This content references scientific studies and academic research, and is fact-checked to ensure accuracy.

Our team of licensed nutritionists and dietitians strives to be objective, unbiased, and honest.

We are committed to bringing you researched, expert-driven content to help you make more informed decisions around food, health, and wellness. We know how important making choices about your overall health is, and we strive to provide you with the best information possible.

Are you in perimenopause and struggling to lose weight, even though you are eating more protein and walking a lot? There are a few tricks nobody is telling you about, says an expert. Holly McEwan is a Perimenopause & Hormone Coach who is “taking the guesswork out of perimenopause symptoms, hormone changes, supplements & HRT,” she writes in her social media bio. “You’ve probably heard it a million times,” she writes. “Eat more protein and walk every day—that’s the secret to weight loss in your 40s!” However, “while protein and walking (aka steady state cardio) ARE essential, they’re only part of the picture.” Here is everything you need to know that people aren’t telling you.

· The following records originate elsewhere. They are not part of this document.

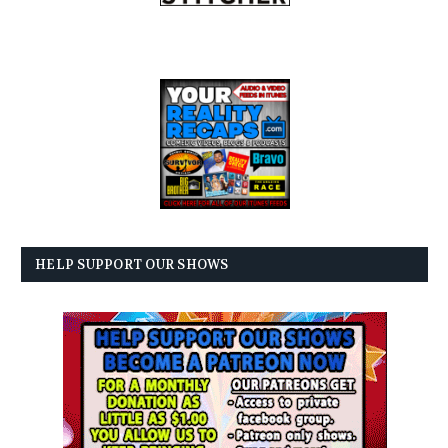
HELP SUPPORT OUR SHOWS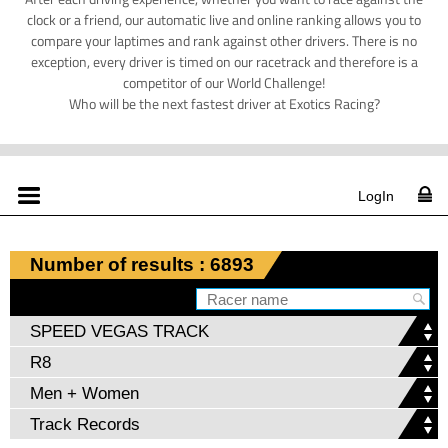
clock or a friend, our automatic live and online ranking allows you to
compare your laptimes and rank against other drivers. There is no
exception, every driver is timed on our racetrack and therefore is a
competitor of our World Challenge!
Who will be the next fastest driver at Exotics Racing?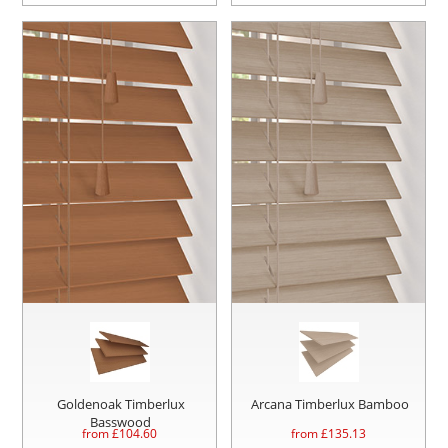
Goldenoak Timberlux
Arcana Timberlux Bamboo
Basswood
from £
104.60
from £
135.13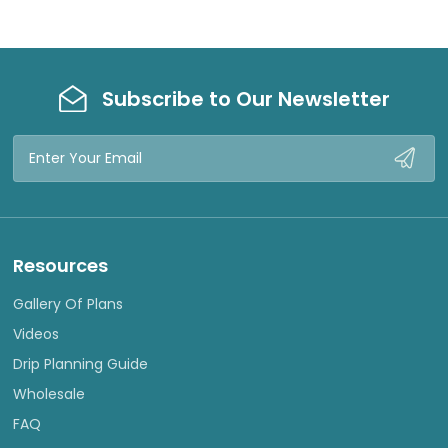
Subscribe to Our Newsletter
Email
Address
Resources
Gallery Of Plans
Videos
Drip Planning Guide
Wholesale
FAQ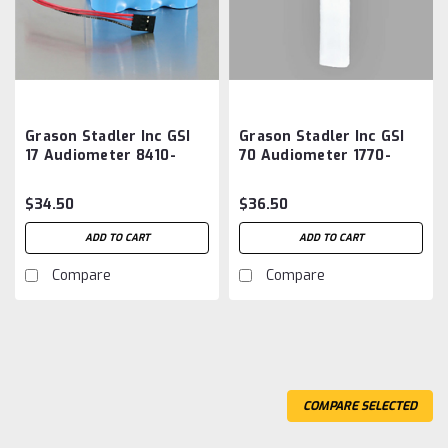
Grason Stadler Inc GSI
Grason Stadler Inc GSI
17 Audiometer 8410-
70 Audiometer 1770-
0060 Battery
9672 Aftermarket
Aftermarket
Battery
$34.50
$36.50
ADD TO CART
ADD TO CART
Compare
Compare
COMPARE SELECTED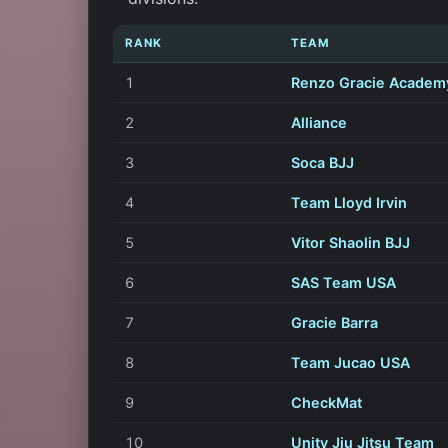
RANK
TEAM
1
Renzo Gracie Academ
2
Alliance
3
Soca BJJ
4
Team Lloyd Irvin
5
Vitor Shaolin BJJ
6
SAS Team USA
7
Gracie Barra
8
Team Jucao USA
9
CheckMat
10
Unity Jiu Jitsu Team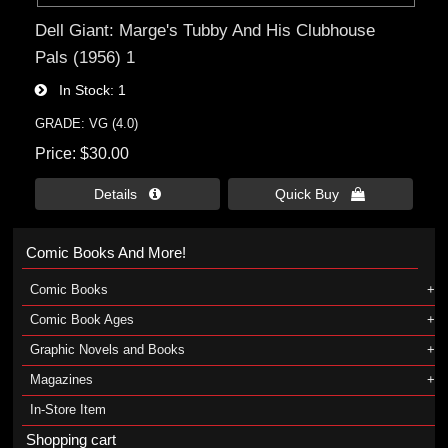
Dell Giant: Marge's Tubby And His Clubhouse
Pals (1956) 1
In Stock
1
GRADE: VG (4.0)
Price
$30.00
Details 
Quick Buy 
Comic Books And More!
Comic Books
Comic Book Ages
Graphic Novels and Books
Magazines
In-Store Item
Shopping cart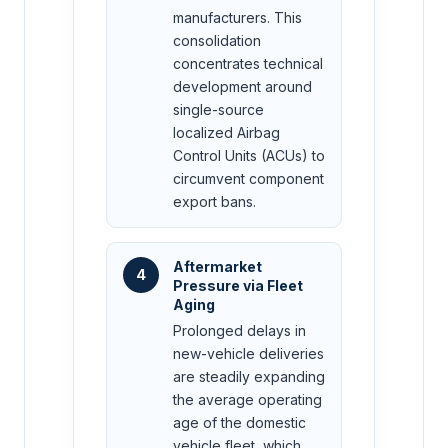
manufacturers. This
consolidation
concentrates technical
development around
single-source
localized Airbag
Control Units (ACUs) to
circumvent component
export bans.
Aftermarket
4
Pressure via Fleet
Aging
Prolonged delays in
new-vehicle deliveries
are steadily expanding
the average operating
age of the domestic
vehicle fleet, which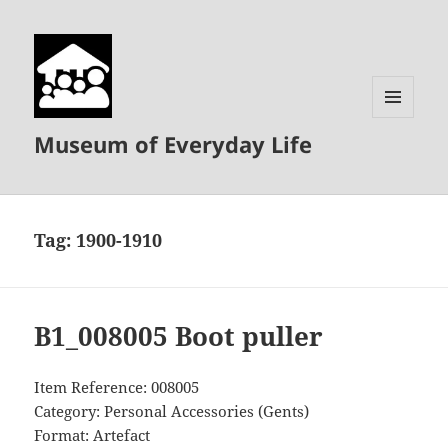
MENU
Museum of Everyday Life
AND
WIDGETS
Tag:
1900-1910
B1_008005 Boot puller
Item Reference: 008005
Category: Personal Accessories (Gents)
Format: Artefact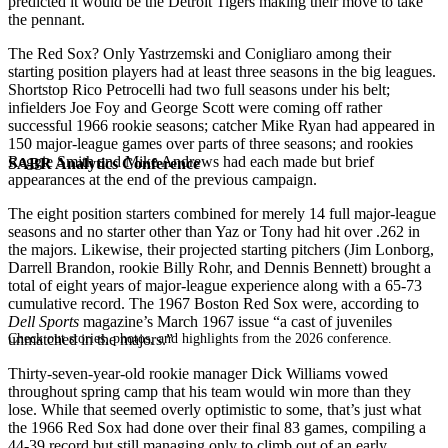
predicted it would be the Detroit Tigers making their move to take
the pennant.
The Red Sox? Only Yastrzemski and Conigliaro among their
starting position players had at least three seasons in the big leagues.
Shortstop Rico Petrocelli had two full seasons under his belt;
infielders Joe Foy and George Scott were coming off rather
successful 1966 rookie seasons; catcher Mike Ryan had appeared in
150 major-league games over parts of three seasons; and rookies
Reggie Smith and Mike Andrews had each made but brief
SABR Analytics Conference
appearances at the end of the previous campaign.
The eight position starters combined for merely 14 full major-league
seasons and no starter other than Yaz or Tony had hit over .262 in
the majors. Likewise, their projected starting pitchers (Jim Lonborg,
Darrell Brandon, rookie Billy Rohr, and Dennis Bennett) brought a
total of eight years of major-league experience along with a 65-73
cumulative record. The 1967 Boston Red Sox were, according to
Dell Sports
magazine’s March 1967 issue “a cast of juveniles
Check out stories, photos, and highlights from the 2026 conference.
unmatched in the majors.”
Thirty-seven-year-old rookie manager Dick Williams vowed
throughout spring camp that his team would win more than they
lose. While that seemed overly optimistic to some, that’s just what
the 1966 Red Sox had done over their final 83 games, compiling a
44-39 record but still managing only to climb out of an early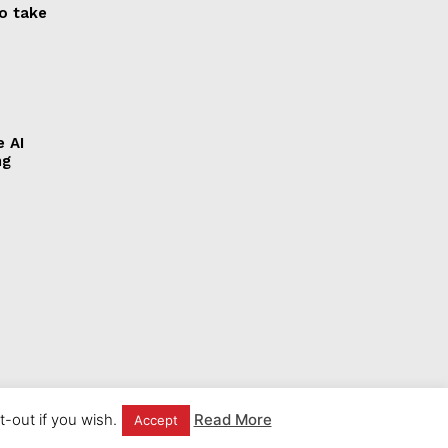
to take
e AI
ng
-out if you wish.
Read More
Accept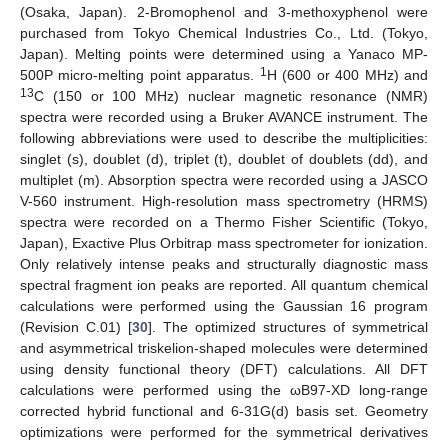
(Osaka, Japan). 2-Bromophenol and 3-methoxyphenol were
purchased from Tokyo Chemical Industries Co., Ltd. (Tokyo,
Japan). Melting points were determined using a Yanaco MP-
1
500P micro-melting point apparatus.
H (600 or 400 MHz) and
13
C (150 or 100 MHz) nuclear magnetic resonance (NMR)
spectra were recorded using a Bruker AVANCE instrument. The
following abbreviations were used to describe the multiplicities:
singlet (s), doublet (d), triplet (t), doublet of doublets (dd), and
multiplet (m). Absorption spectra were recorded using a JASCO
V-560 instrument. High-resolution mass spectrometry (HRMS)
spectra were recorded on a Thermo Fisher Scientific (Tokyo,
Japan), Exactive Plus Orbitrap mass spectrometer for ionization.
Only relatively intense peaks and structurally diagnostic mass
spectral fragment ion peaks are reported. All quantum chemical
calculations were performed using the Gaussian 16 program
(Revision C.01) [
30
]. The optimized structures of symmetrical
and asymmetrical triskelion-shaped molecules were determined
using density functional theory (DFT) calculations. All DFT
calculations were performed using the ωB97-XD long-range
corrected hybrid functional and 6-31G(d) basis set. Geometry
optimizations were performed for the symmetrical derivatives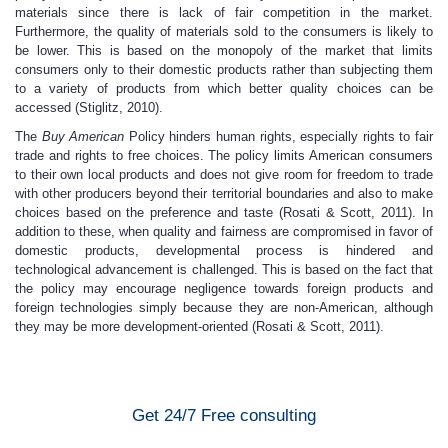
materials since there is lack of fair competition in the market.
Furthermore, the quality of materials sold to the consumers is likely to
be lower. This is based on the monopoly of the market that limits
consumers only to their domestic products rather than subjecting them
to a variety of products from which better quality choices can be
accessed (Stiglitz, 2010).
The
Buy American
Policy hinders human rights, especially rights to fair
trade and rights to free choices. The policy limits American consumers
to their own local products and does not give room for freedom to trade
with other producers beyond their territorial boundaries and also to make
choices based on the preference and taste (Rosati & Scott, 2011). In
addition to these, when quality and fairness are compromised in favor of
domestic products, developmental process is hindered and
technological advancement is challenged. This is based on the fact that
the policy may encourage negligence towards foreign products and
foreign technologies simply because they are non-American, although
they may be more development-oriented (Rosati & Scott, 2011).
Get 24/7 Free consulting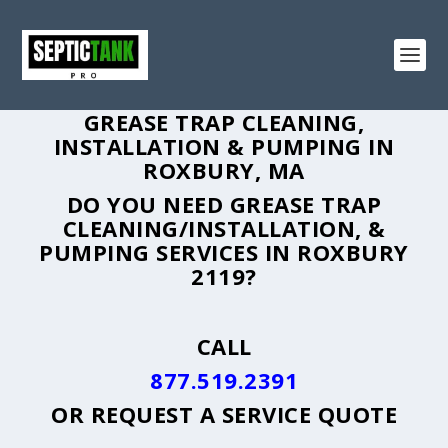
GREASE TRAP CLEANING,
INSTALLATION & PUMPING IN
ROXBURY, MA
DO YOU NEED GREASE TRAP
CLEANING/INSTALLATION, &
PUMPING SERVICES IN ROXBURY
2119?
CALL
877.519.2391
OR
REQUEST A SERVICE QUOTE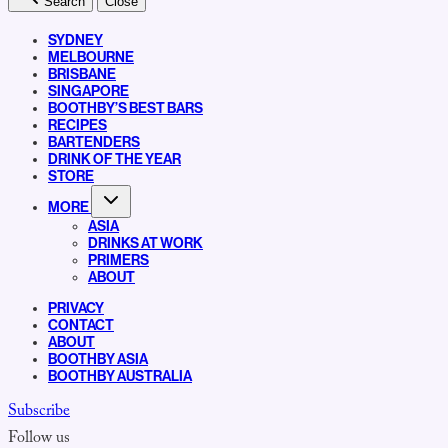
Search
Close
SYDNEY
MELBOURNE
BRISBANE
SINGAPORE
BOOTHBY’S BEST BARS
RECIPES
BARTENDERS
DRINK OF THE YEAR
STORE
MORE
ASIA
DRINKS AT WORK
PRIMERS
ABOUT
PRIVACY
CONTACT
ABOUT
BOOTHBY ASIA
BOOTHBY AUSTRALIA
Subscribe
Follow us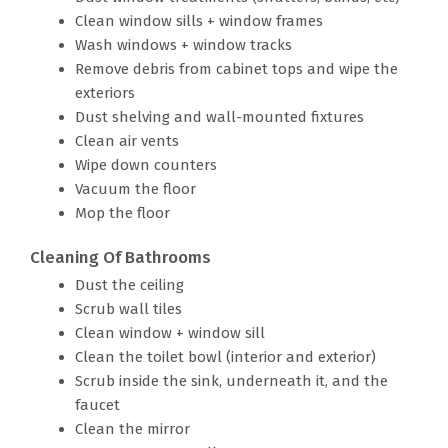
Clean window sills + window frames
Wash windows + window tracks
Remove debris from cabinet tops and wipe the
exteriors
Dust shelving and wall-mounted fixtures
Clean air vents
Wipe down counters
Vacuum the floor
Mop the floor
Cleaning Of Bathrooms
Dust the ceiling
Scrub wall tiles
Clean window + window sill
Clean the toilet bowl (interior and exterior)
Scrub inside the sink, underneath it, and the
faucet
Clean the mirror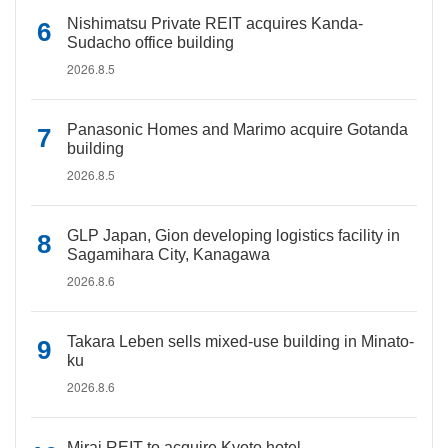
Nishimatsu Private REIT acquires Kanda-
Sudacho office building
2026.8.5
Panasonic Homes and Marimo acquire Gotanda
building
2026.8.5
GLP Japan, Gion developing logistics facility in
Sagamihara City, Kanagawa
2026.8.6
Takara Leben sells mixed-use building in Minato-
ku
2026.8.6
Mirai REIT to acquire Kyoto hotel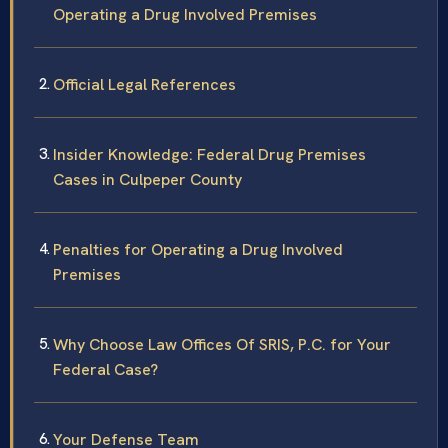
Operating a Drug Involved Premises
Official Legal References
Insider Knowledge: Federal Drug Premises
Cases in Culpeper County
Penalties for Operating a Drug Involved
Premises
Why Choose Law Offices Of SRIS, P.C. for Your
Federal Case?
Your Defense Team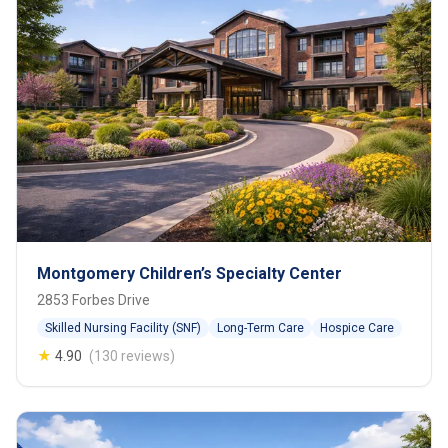
Montgomery Children’s Specialty Center
2853 Forbes Drive
Skilled Nursing Facility (SNF)
Long-Term Care
Hospice Care
★
4.90
(130 reviews)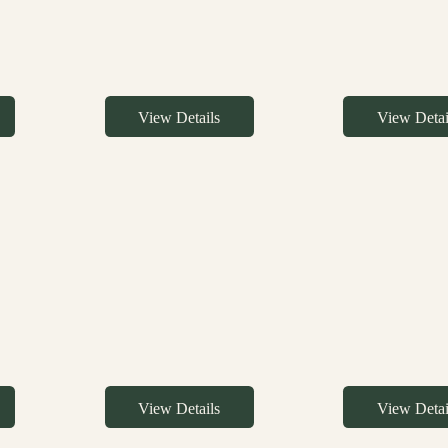
View Details
View Detai
View Details
View Detai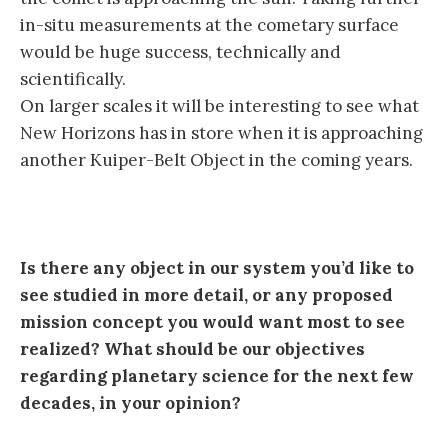
in-situ measurements at the cometary surface
would be huge success, technically and
scientifically.
On larger scales it will be interesting to see what
New Horizons has in store when it is approaching
another Kuiper-Belt Object in the coming years.
Is there any object in our system you’d like to
see studied in more detail, or any proposed
mission concept you would want most to see
realized? What should be our objectives
regarding planetary science for the next few
decades, in your opinion?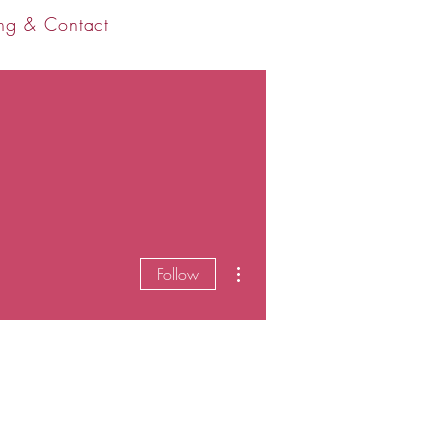
ng & Contact
More actions
Follow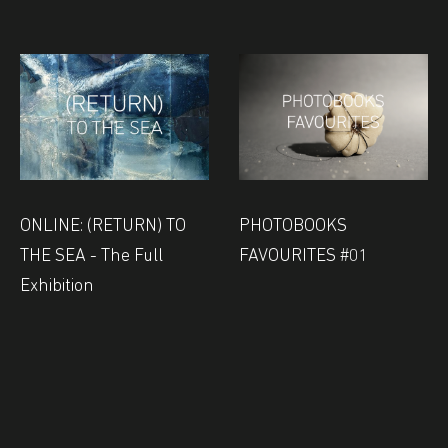
ONLINE: (RETURN) TO
PHOTOBOOKS
THE SEA - The Full
FAVOURITES #01
Exhibition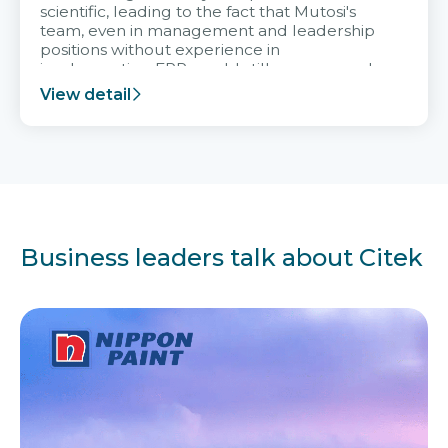
scientific, leading to the fact that Mutosi's
team, even in management and leadership
positions without experience in
implementing ERP, could still very assured
and easy to receive advice from the Citek
View detail
team.
Business leaders talk about Citek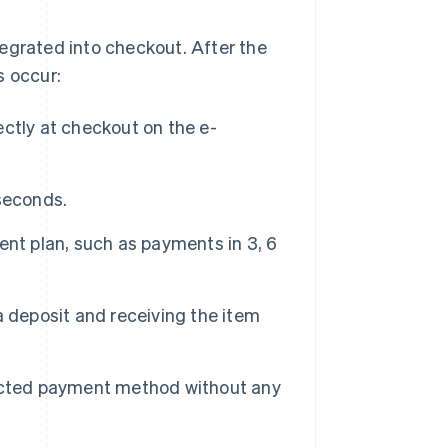
tegrated into checkout. After the
s occur:
ctly at checkout on the e-
 seconds.
nt plan, such as payments in 3, 6
 deposit and receiving the item
lected payment method without any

As You Age, So Should Your Approach to Weight Loss

According to McEwan, “what no one is telling you is that as your hormones change… your metabolism, muscle mass, body fat, and appetite also change,” she writes. “So here’s the missing piece that you need to know: timing of eating matters (and the timing of your protein), and just walking isn’t enough.”

RELATED: 20 Foods You Didn’t Know Were Ultra-Processed

Start Your Day with Protein

The first thing you should do is start your day with protein, 30 to 40 grams. “It stabilizes blood sugar, curbs cravings later in the day, and keeps energy and blood sugar steady,” she says.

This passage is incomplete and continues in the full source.